For a work shift optimization problem, I've defined a binary variable in PuLP as follows:
pulp.LpVariable.dicts('VAR', (range(D), range(N), range(T)), 0, 1, 'Binary')
where
For the 5th and 6th type of work shift (with index 4 and 5), I need to add a constraint that any worker who works these shifts must do so for seven consecutive days... and not any seven days but the seven days starting from Monday (aka a full week). I've tried defining the constraint as follows, but I'm getting an infeasible solution when I add this constraint and try to solve the problem (it worked before without it)
I know this constraint (along with the others from before) should theoretically be feasible because we manually schedule work shifts with the same set of constraints. Is there anything wrong with the way I've coded the constraint?
## looping over each worker
for j in range(N):
## looping for every Monday in the 28 days
for i in range(0,D,7):
c = None
## accessing only the 5th and 6th work shift type
for k in range(4,T):
c+=var[i][j][k]+var[i+1][j][k]+var[i+2][j][k]+var[i+3][j][k]+var[i+4][j][k]+var[i+5][j][k]+var[i+6][j][k]
problem+= c==7
If I understand correctly then your constraint requires that each worker is required to work the 4th and 5th shift in every week. This is because of c == 7
, i.e. 7 of the binaries in c
must be set to 1. This does not allow any worker to work in shift 0 through 3, right?

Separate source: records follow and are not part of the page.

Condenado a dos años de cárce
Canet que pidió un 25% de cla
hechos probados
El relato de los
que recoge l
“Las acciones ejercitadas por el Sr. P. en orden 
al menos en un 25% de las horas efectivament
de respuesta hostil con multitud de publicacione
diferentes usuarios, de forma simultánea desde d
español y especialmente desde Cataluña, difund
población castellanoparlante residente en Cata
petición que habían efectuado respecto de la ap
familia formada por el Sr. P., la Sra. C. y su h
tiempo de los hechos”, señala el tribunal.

You need to change the constraint so that c == 7
is only enforced if the worker works any shift in that range. A very simple way to do that would be something like
v = list()
for k in range(4,T):
v.extend([var[i][j][k], var[i+1][j][k], var[i+2][j][k], var[i+3][j][k], var[i+4][j][k], var[i+5][j][k], var[i+6][j][k]])
c = sum(v)
problem += c <= 7 # we can pick at most 7 variables from v
for x in v:
problem += 7 * x <= c # if any variable in v is picked, then we must pick 7 of them
This is by no means the best way to model that (indicator variables would be much better), but it should give you an idea what to do.